■ Problem to solve ■
Would you return exactly the lines below from the line with "Short Peace" through the line with "877.968.8880", both included, and nothing else, leaving out the pictures?

[Stored dataset items]
• • • • •
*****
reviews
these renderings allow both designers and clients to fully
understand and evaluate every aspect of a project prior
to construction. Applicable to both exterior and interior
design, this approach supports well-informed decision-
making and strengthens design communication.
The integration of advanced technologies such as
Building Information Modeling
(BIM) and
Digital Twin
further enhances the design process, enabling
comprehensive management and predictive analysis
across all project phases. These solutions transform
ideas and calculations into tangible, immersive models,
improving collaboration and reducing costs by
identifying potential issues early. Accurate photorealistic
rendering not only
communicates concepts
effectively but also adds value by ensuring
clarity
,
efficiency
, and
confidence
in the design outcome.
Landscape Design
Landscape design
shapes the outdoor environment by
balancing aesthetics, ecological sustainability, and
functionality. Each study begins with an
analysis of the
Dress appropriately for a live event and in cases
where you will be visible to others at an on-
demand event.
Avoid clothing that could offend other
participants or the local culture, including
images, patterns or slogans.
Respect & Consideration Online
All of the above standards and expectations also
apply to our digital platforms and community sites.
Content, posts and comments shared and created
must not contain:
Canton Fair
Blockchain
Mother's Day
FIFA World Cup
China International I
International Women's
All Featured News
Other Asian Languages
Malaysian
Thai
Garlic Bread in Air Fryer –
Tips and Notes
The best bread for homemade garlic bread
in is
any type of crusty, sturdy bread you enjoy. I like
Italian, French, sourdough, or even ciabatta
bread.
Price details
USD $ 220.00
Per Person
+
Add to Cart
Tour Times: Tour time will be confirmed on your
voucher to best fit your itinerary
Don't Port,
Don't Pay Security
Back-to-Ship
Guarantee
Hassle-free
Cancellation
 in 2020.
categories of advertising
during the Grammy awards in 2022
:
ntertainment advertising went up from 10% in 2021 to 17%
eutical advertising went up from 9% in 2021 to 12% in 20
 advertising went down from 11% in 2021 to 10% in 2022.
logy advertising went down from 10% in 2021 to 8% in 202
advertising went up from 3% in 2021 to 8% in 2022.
• • • • •
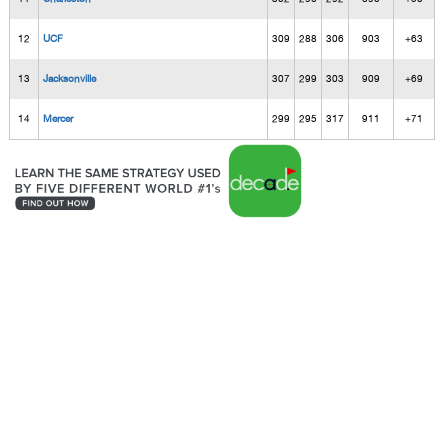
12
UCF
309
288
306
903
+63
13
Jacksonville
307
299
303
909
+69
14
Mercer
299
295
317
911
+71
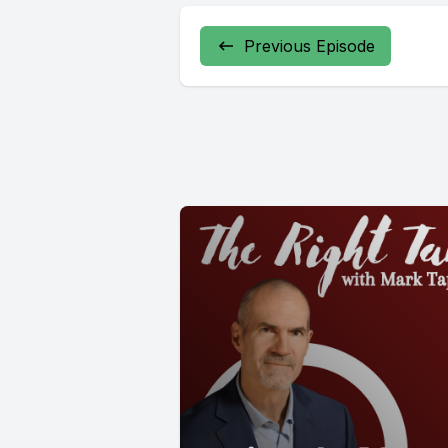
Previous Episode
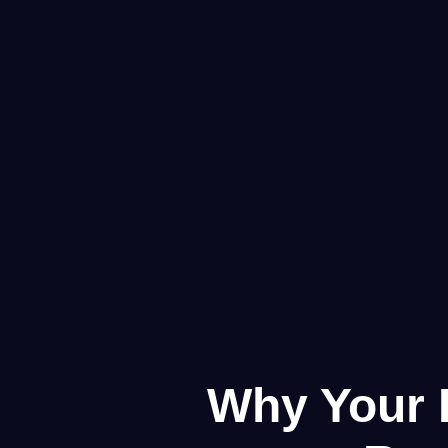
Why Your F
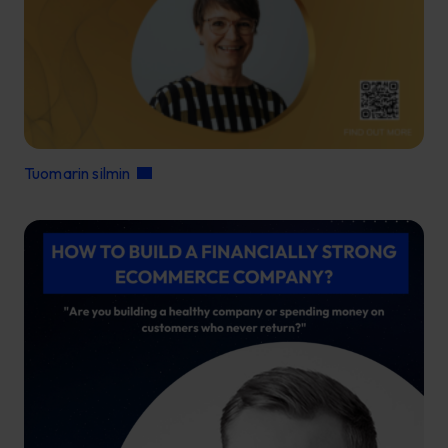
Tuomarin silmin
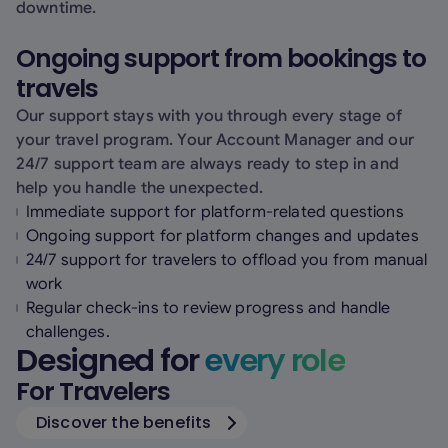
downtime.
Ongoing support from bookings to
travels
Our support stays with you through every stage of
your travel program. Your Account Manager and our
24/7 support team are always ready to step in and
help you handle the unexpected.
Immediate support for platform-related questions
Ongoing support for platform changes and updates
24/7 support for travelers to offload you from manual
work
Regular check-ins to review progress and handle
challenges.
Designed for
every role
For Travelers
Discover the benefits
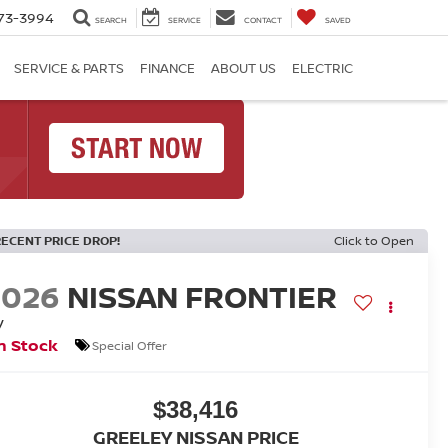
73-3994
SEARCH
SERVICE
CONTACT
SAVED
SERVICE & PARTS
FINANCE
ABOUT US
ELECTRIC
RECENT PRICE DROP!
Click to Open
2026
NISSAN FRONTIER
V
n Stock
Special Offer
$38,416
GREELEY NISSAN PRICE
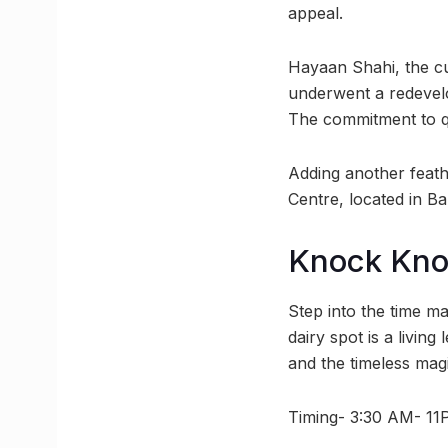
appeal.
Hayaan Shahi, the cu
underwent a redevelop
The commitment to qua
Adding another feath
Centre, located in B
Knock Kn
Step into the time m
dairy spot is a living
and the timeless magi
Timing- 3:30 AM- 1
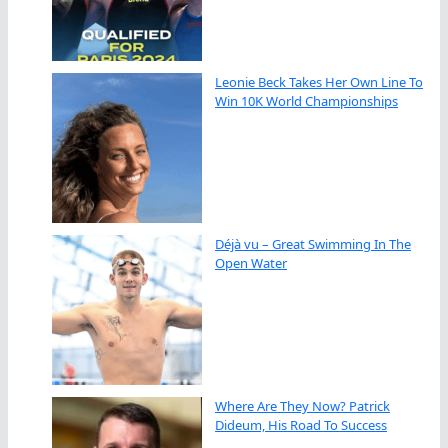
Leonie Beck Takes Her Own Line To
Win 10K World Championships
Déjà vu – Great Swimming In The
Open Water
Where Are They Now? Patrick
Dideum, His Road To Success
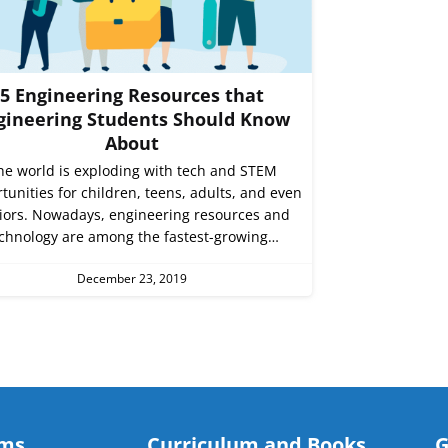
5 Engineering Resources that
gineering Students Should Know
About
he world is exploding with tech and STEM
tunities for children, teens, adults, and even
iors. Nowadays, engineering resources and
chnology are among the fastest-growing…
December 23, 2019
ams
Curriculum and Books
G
• • • • •
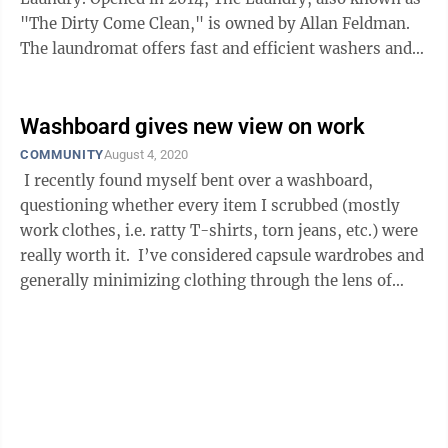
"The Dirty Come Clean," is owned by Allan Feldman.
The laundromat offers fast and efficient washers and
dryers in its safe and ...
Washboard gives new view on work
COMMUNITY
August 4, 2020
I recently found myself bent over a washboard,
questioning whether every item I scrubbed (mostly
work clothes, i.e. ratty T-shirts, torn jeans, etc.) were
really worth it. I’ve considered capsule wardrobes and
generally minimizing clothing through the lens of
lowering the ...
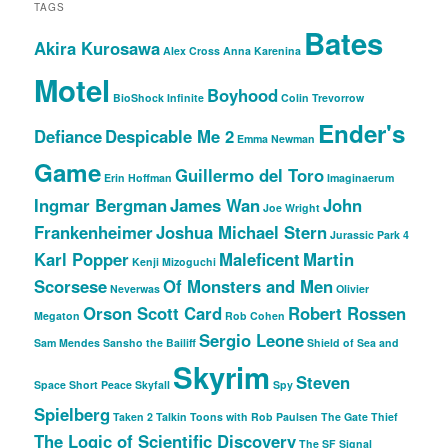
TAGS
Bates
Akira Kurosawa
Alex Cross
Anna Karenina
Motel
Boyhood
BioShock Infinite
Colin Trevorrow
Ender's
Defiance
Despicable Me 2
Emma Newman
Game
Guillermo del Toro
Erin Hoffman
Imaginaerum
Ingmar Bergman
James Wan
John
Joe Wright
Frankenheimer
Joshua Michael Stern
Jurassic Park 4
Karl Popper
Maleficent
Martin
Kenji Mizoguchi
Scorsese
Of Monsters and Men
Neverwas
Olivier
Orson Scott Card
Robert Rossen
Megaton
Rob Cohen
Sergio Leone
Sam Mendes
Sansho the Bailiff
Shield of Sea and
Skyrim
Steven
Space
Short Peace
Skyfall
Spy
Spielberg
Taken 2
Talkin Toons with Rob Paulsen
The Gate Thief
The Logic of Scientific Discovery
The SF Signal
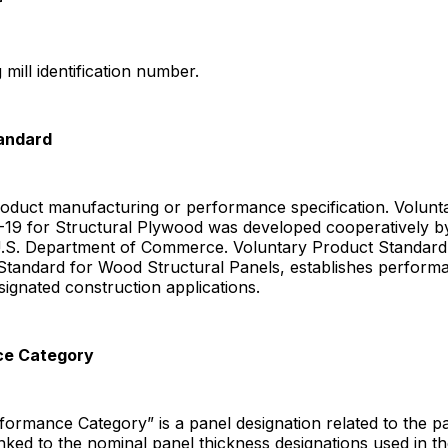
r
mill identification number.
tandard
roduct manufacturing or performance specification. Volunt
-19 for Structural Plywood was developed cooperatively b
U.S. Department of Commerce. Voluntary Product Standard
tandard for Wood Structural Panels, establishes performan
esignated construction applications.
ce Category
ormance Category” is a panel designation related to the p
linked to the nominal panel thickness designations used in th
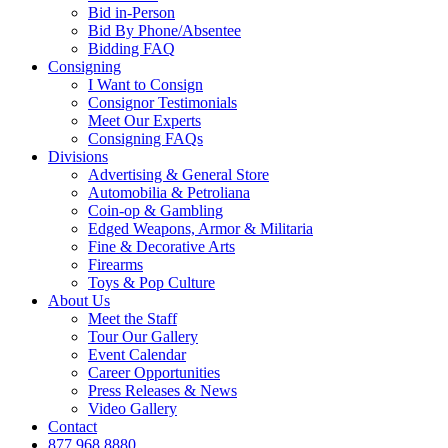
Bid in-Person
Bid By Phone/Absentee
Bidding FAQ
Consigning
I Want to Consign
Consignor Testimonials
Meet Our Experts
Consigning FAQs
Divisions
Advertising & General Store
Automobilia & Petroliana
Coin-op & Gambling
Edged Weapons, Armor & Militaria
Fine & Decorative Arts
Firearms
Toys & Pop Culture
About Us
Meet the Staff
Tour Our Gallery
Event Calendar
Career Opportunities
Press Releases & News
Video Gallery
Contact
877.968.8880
• • • • •
■ Response to the task ■
Short Peace
Skyfall
Spy
Spielberg
Taken 2
Talkin Toons with Rob Paulsen
The Gate Thief
The Logic of Scientific Discovery
The SF Signal
r
mill identification number.
tandard
roduct manufacturing or performance specification. Volunt
-19 for Structural Plywood was developed cooperatively b
U.S. Department of Commerce. Voluntary Product Standard
tandard for Wood Structural Panels, establishes performan
esignated construction applications.
ce Category
ormance Category” is a panel designation related to the p
linked to the nominal panel thickness designations used in th
Bid in-Person
Bid By Phone/Absentee
Bidding FAQ
Consigning
I Want to Consign
Consignor Testimonials
Meet Our Experts
Consigning FAQs
Divisions
Advertising & General Store
Automobilia & Petroliana
Coin-op & Gambling
Edged Weapons, Armor & Militaria
Fine & Decorative Arts
Firearms
Toys & Pop Culture
About Us
Meet the Staff
Tour Our Gallery
Event Calendar
Career Opportunities
Press Releases & News
Video Gallery
Contact
877.968.8880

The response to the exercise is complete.